• _Task objective_
Copy exactly the stretch of lines from the one holding "List each element" through the last line of the data below, inclusive. Leave out pictures.

==== Data provided ====

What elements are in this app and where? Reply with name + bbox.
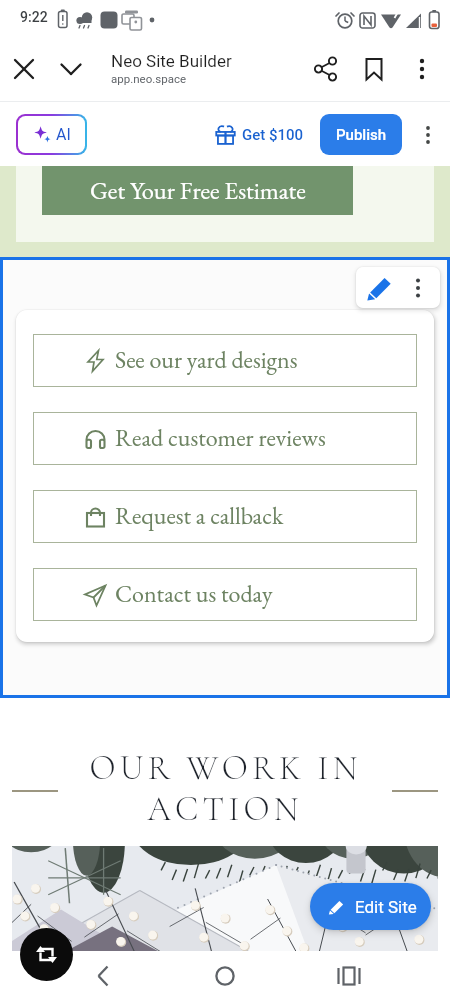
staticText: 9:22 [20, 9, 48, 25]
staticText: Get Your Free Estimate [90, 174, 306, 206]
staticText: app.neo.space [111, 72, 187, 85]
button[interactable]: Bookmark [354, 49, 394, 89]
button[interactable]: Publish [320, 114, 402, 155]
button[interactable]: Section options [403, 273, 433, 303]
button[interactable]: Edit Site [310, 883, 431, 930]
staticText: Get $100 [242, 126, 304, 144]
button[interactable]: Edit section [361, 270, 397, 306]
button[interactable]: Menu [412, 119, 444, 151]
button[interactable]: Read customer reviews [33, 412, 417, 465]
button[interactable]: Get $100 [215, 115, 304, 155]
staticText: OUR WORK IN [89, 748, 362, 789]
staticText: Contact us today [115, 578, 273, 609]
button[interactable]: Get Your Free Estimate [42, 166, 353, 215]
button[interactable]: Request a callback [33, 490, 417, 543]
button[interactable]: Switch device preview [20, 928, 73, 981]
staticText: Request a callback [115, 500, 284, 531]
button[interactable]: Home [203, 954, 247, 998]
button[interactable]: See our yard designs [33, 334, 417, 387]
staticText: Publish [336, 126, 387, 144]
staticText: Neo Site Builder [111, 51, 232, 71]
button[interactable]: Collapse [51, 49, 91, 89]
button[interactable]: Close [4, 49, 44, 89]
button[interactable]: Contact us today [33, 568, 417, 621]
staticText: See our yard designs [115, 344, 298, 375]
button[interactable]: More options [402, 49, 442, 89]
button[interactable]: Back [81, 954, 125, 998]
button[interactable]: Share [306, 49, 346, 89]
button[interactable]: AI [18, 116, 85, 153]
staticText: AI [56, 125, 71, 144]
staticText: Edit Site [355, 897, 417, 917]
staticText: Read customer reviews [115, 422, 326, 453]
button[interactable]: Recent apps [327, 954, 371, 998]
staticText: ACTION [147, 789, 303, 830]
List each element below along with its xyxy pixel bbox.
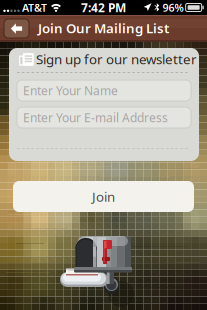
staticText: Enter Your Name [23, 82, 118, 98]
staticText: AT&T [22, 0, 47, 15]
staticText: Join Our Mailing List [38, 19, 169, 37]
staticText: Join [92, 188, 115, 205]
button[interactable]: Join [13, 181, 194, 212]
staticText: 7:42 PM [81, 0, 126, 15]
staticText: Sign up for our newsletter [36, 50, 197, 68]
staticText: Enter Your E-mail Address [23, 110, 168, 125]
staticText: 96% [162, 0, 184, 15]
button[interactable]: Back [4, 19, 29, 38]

====

• _Exercise result_
List each element below along with its xyxy pixel bbox.
staticText: Enter Your Name [23, 82, 118, 98]
staticText: AT&T [22, 0, 47, 15]
staticText: Join Our Mailing List [38, 19, 169, 37]
staticText: Join [92, 188, 115, 205]
button[interactable]: Join [13, 181, 194, 212]
staticText: 7:42 PM [81, 0, 126, 15]
staticText: Sign up for our newsletter [36, 50, 197, 68]
staticText: Enter Your E-mail Address [23, 110, 168, 125]
staticText: 96% [162, 0, 184, 15]
button[interactable]: Back [4, 19, 29, 38]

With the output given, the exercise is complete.